Contrats de nappes : 4 signés, 15 finalisés et 14 en cours d’élaboration (Nizar Baraka)
« L’instauration progressive des contrats de nappe a pour objectif de mettre fin à la surexploitation des ressources souterraines en eaux, estimées actuellement à une capacité de renouvellement annuelle de 4 milliards de m³ (MMm³) », affirme Nizar Baraka lors de l’événement organisé par Médias24 autour de la problématique de l’eau, le 12 juin à Casablanca.
« Actuellement, la consommation des ressources des nappes est largement supérieure à notre capacité de renouvellement », a-t-il déploré, « c’est ce qui fait que le Maroc se retrouve dans une situation hydrique de plus en plus compliquée dans un certain nombre de territoires ».
4 contrats de nappes déjà signés
Selon le ministre, la dotation par personne a baissé de 2 560 m³/hab/an à 600 m³/hab/an actuellement.
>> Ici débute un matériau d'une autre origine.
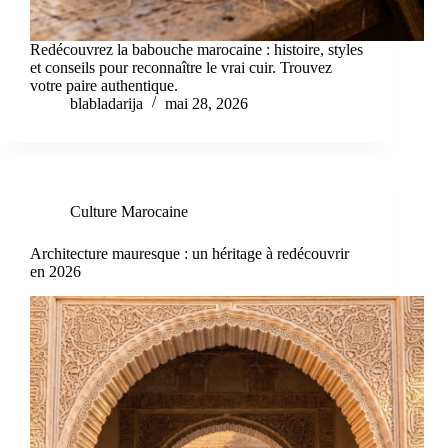
Redécouvrez la babouche marocaine : histoire, styles
et conseils pour reconnaître le vrai cuir. Trouvez
votre paire authentique.
blabladarija
mai 28, 2026
Culture Marocaine
Architecture mauresque : un héritage à redécouvrir
en 2026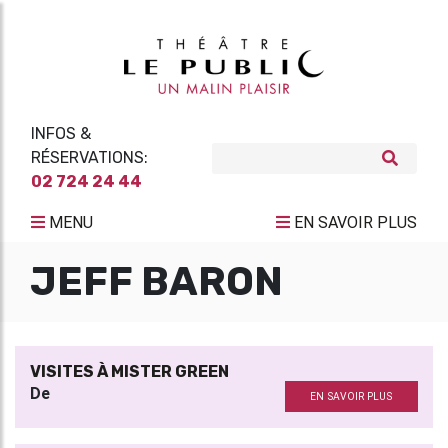
INFOS &
RÉSERVATIONS:
02 724 24 44
MENU
EN SAVOIR PLUS
JEFF BARON
VISITES À MISTER GREEN
De
EN SAVOIR PLUS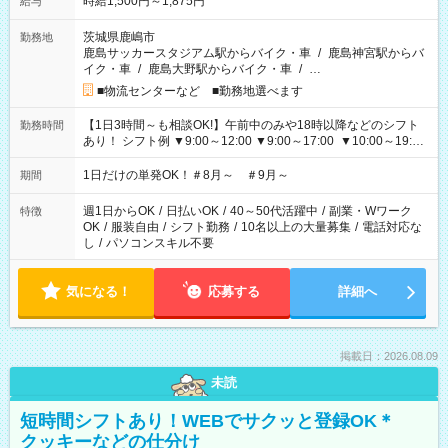
時給1,500円～1,875円
給与
茨城県鹿嶋市
勤務地
鹿島サッカースタジアム駅からバイク・車
/
鹿島神宮駅からバ
イク・車
/
鹿島大野駅からバイク・車
/
…
■物流センターなど ■勤務地選べます
【1日3時間～も相談OK!】午前中のみや18時以降などのシフト
勤務時間
あり！ シフト例 ▼9:00～12:00 ▼9:00～17:00 ▼10:00～19:00
▼18:00～21:00
1日だけの単発OK！＃8月～ ＃9月～
期間
週1日からOK
/
日払いOK
/
40～50代活躍中
/
副業・Wワーク
特徴
OK
/
服装自由
/
シフト勤務
/
10名以上の大量募集
/
電話対応な
し
/
パソコンスキル不要
気になる！
応募する
詳細へ
掲載日：2026.08.09
未読
短時間シフトあり！WEBでサクッと登録OK＊
クッキーなどの仕分け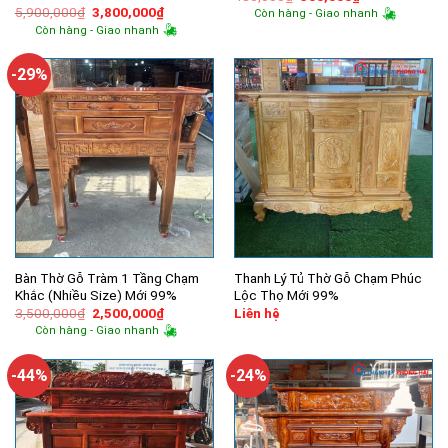
gốc
hiện
Giá
Giá
5,900,000
₫
3,800,000
₫
Còn hàng - Giao nhanh
là:
tại
gốc
hiện
Còn hàng - Giao nhanh
480,000₫.
là:
là:
tại
300,000₫.
5,900,000₫.
là:
3,800,000₫.
-29%
Bàn Thờ Gỗ Tràm 1 Tầng Chạm
Thanh Lý Tủ Thờ Gỗ Chạm Phúc
Khắc (Nhiều Size) Mới 99%
Lộc Thọ Mới 99%
Giá
Giá
3,500,000
₫
2,500,000
₫
Liên hệ
gốc
hiện
Còn hàng - Giao nhanh
là:
tại
3,500,000₫.
là:
2,500,000₫.
-44%
-24%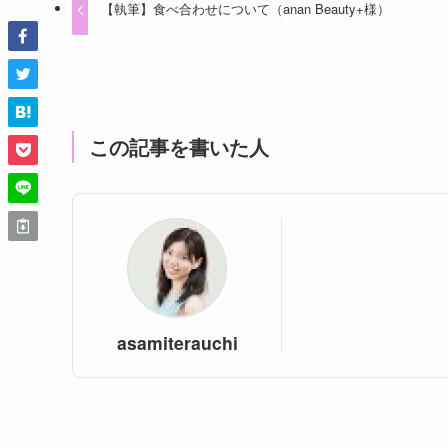
【執筆】食べ合わせについて（anan Beauty+様）
この記事を書いた人
asamiterauchi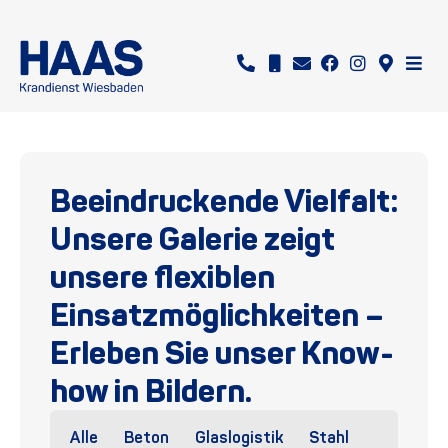
Beeindruckende Vielfalt:
Unsere Galerie zeigt
unsere flexiblen
Einsatzmöglichkeiten –
Erleben Sie unser Know-
how in Bildern.
Alle
Beton
Glaslogistik
Stahl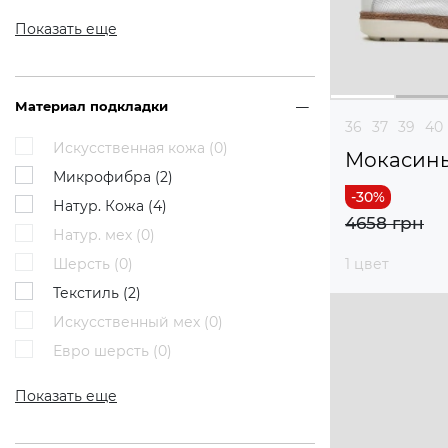
Показать еще
Материал подкладки
36
37
39
40
Искусственная кожа (
0
)
Мокасин
Микрофибра (
2
)
Натур. Кожа (
4
)
4658 грн
Натур. мех (
0
)
Шерсть (
0
)
1 цвет
Текстиль (
2
)
Искусственный мех (
0
)
Евро шерсть (
0
)
Показать еще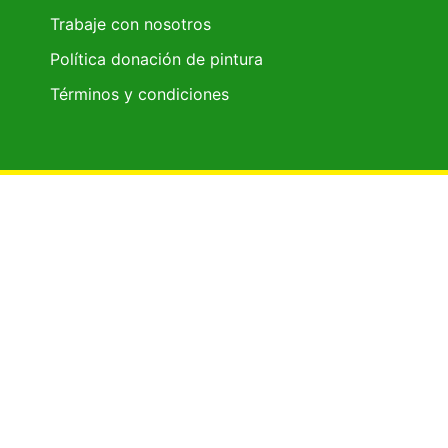
Trabaje con nosotros
Política donación de pintura
Términos y condiciones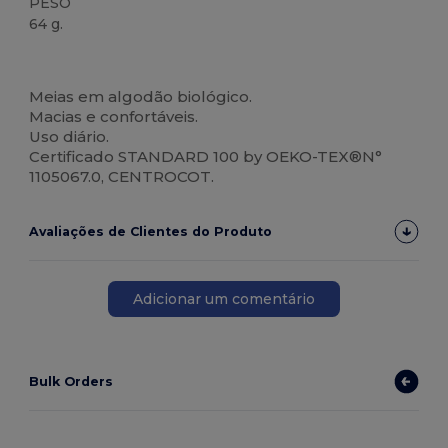
PESO
64 g.
Orgânico
Made in Europe
Made in Italy
Orgânico
Orgânico
Meias em algodão biológico.
Macias e confortáveis.
Uso diário.
Certificado STANDARD 100 by OEKO-TEX®N°
1105067.0, CENTROCOT.
Avaliações de Clientes do Produto
Adicionar um comentário
Bulk Orders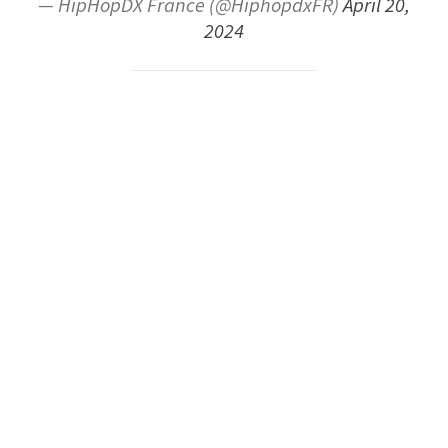
— HipHopDX France (@HiphopdxFR)
April 20,
2024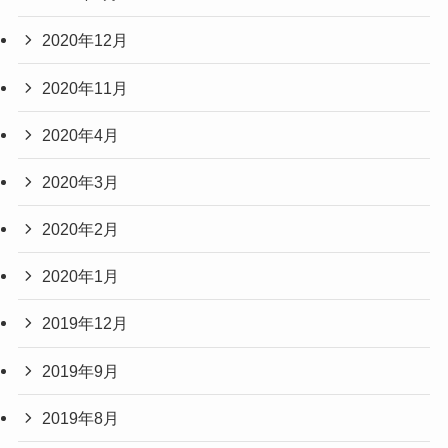
2020年12月
2020年11月
2020年4月
2020年3月
2020年2月
2020年1月
2019年12月
2019年9月
2019年8月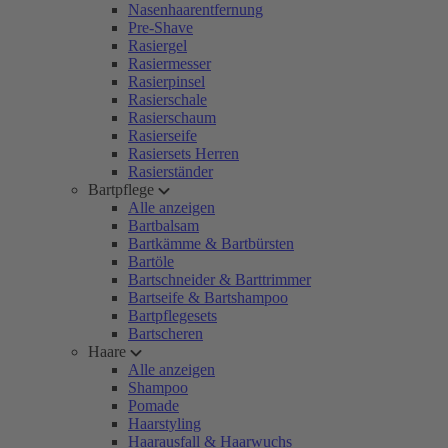
Nasenhaarentfernung
Pre-Shave
Rasiergel
Rasiermesser
Rasierpinsel
Rasierschale
Rasierschaum
Rasierseife
Rasiersets Herren
Rasierständer
Bartpflege
Alle anzeigen
Bartbalsam
Bartkämme & Bartbürsten
Bartöle
Bartschneider & Barttrimmer
Bartseife & Bartshampoo
Bartpflegesets
Bartscheren
Haare
Alle anzeigen
Shampoo
Pomade
Haarstyling
Haarausfall & Haarwuchs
Ce niveau est inférieur à 1 000 m³/hab/an, reconnu comme seuil de stress hydrique. « On se rapproche donc du niveau de pénurie hydrique, qui correspond à 500 m³/ha/an », a-t-il souligné.
« Pour faire face à cette situation, nous allons, entre autres, mettre en place une comptabilité de l’eau. Nous ne disposons pas d’assez d’informations sur les nappes. On est donc en train de travailler sur les eaux souterraines pour connaître leur situation réelle ».
On se rapproche du niveau de pénurie hydrique, qui correspond à 500 m³/ha/an
« À ce jour, 4 contrats de nappe ont été signés, 15 ont été élaborés et 14 sont en cours d’élaboration », a déclaré Nizar Baraka. « L’objectif est de couvrir l’ensemble des nappes du Royaume, de mieux les connaître pour mieux les gérer ».
Et d’expliquer : « Dans ces contrats de nappes, on réunit l’ensemble des usagers de l’eau, ainsi que la part qu’aura à consommer chaque usager en fonction de ses besoins, mais aussi des capacités hydriques existantes ».
« On souhaite avoir une véritable gestion intégrée de l’eau de ces nappes, une gestion participative, évolutive, qui s’inscrit dans une logique de long terme ». Il est par ailleurs « important de sensibiliser les citoyens, les industriels ainsi que le secteur du tourisme sur la nécessité d’économiser et de préserver l’eau ».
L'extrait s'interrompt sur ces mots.